Prior to the bankruptcy, Flagstar commenced one state-court action in each borough in which Debtors owned properties, seeking typical lender relief (either foreclosure or the appointment of a receiver or both). Debtors filed the bankruptcy cases before the state courts ruled on the requested relief. Flagstar is holding approximately $7 million in funds that it collected pre-petition from Debtors for purposes including paying real estate taxes when due, seemingly under typical

mortgage-lender escrow arrangements. Debtors refer to this as the “Tax Advance,” and this Bench Decision employs that term without endorsing any party’s legal contentions about ownership or entitlement to use of those funds. The next due date for such tax payments is reported to be sometime in July 2025. Debtors seek to compel Flagstar to use the funds to pay Debtors’ July tax obligations, while Flagstar objects and notes that Debtors’ lack of appreciable cash on hand coupled with their nonpayment of mortgage obligations and their attempt to cause Flagstar nevertheless to pay Debtors’ taxes reflects Debtors’ ongoing financial non-viability.
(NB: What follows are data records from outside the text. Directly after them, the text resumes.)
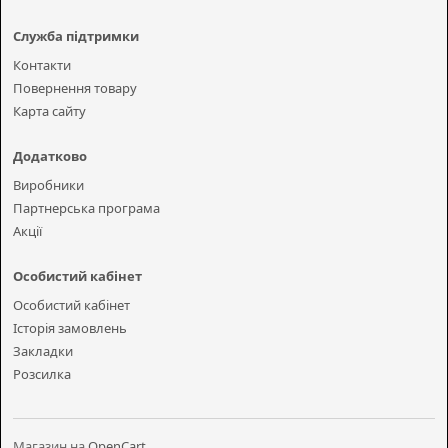
Служба підтримки
Контакти
Повернення товару
Карта сайту
Додатково
Виробники
Партнерська програма
Акції
Особистий кабінет
Особистий кабінет
Історія замовлень
Закладки
Розсилка
Магазин на
OpenCart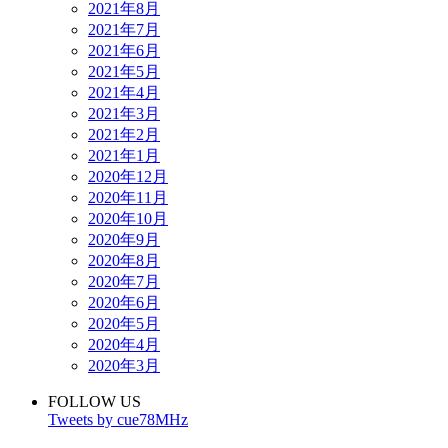
2021年8月
2021年7月
2021年6月
2021年5月
2021年4月
2021年3月
2021年2月
2021年1月
2020年12月
2020年11月
2020年10月
2020年9月
2020年8月
2020年7月
2020年6月
2020年5月
2020年4月
2020年3月
FOLLOW US
Tweets by cue78MHz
Debtors presented abundant and undisputed evidence that they need to use available cash to carry out all their operations – to name but a few pressing needs without which Debtors could not function, building maintenance, provision of utility service, repairs when needed, insurance coverage, and administrative functions including rent collection, record-keeping, payment disbursements, lease issuance and renewal, and all the ordinary-course activities that are incident to running residential rental real estate businesses. The Court does not question Debtors’ functional need to fund their operations. Nor, given Debtors’ lack of unencumbered funds, does the Court question that Flagstar’s cash collateral is the only source each Debtor has to meet its needs.